An alternative method is to have the robot run at random for n trials and examine the top 10-20 trials among those n trials. In doing this, we establish what is effectively a more complex version of AI Flappy Bird in expanding a population of generations that get increasingly successful from an initial generation that is completely random.
The core pillar of most autonomous robotics is figuring out how to use and translate sensor data. In our case and others, we have a relatively simple set of outputs - perhaps half a dozen motors. It's the whole process between the raw sensor input and raw motor output that makes an autonomous machine.
By combining standard V5 and the AI sensors, we have a fair assortment of sensing capabilities. For example, the AI Depth camera helps us keep tabs on field objects within a viewcone.
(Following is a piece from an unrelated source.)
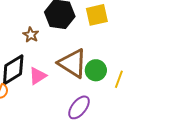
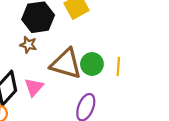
brown star: (31, 35) -> (28, 45), moved

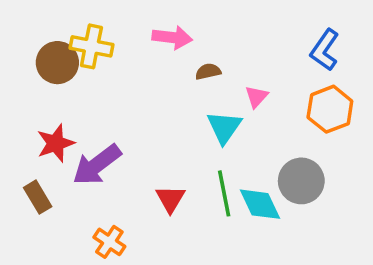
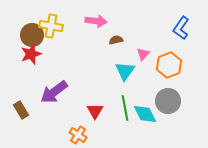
orange hexagon: (330, 109) -> (169, 65), moved
red star: (56, 143) -> (31, 54), moved
orange cross: (109, 242) -> (78, 135), moved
Though it's far from a concrete road, there are two general bounds to how much control the AI has over our robot. No control, and it defeats the point of the AI: all sensor data is analyzed by pre-programmed mathematics with no room for change. On the flipside, full AI control: both the raw sensor input and raw motor output are wired directly to the AI with no guiding hand of pre-written code.
Our general idea is a sort of middle ground, where we think of it as a control panel. In the first part, the AI is fed a very slightly refined sensor input (focused mainly on the VEX sensors, which are less refined and comprehensive than the new AI ones). In part 2, we feed the neural network a few "constant bias(es)", modifications to the weights of certain inputs that are out of the AI's control. A subtle set of constant biases would help with executive tactical decisions, allowing us to essentially give commands to our robot to follow a certain game plan while still leaving actual gameplay up to its discretion. And finally, we condense some of our outputs into commands - grouping motors of similar function together. For example, in a situation where we have a two-motor lift, we would instead give the robot control of a single "lift" motor which operates both - taking some load off the AI, making training simpler, and avoiding mechanical issues. This is also how we can implement the rules that Mr. Marshall discussed - with executive logic in the sensor, decision and action stages can tell an underdeveloped or troublesome network to do or not do certain things, like stop it from continually driving into a wall or overexerting its motors.
None of the above AI Control section covers anything about the actual decision making, but perhaps it will be useful to implement later.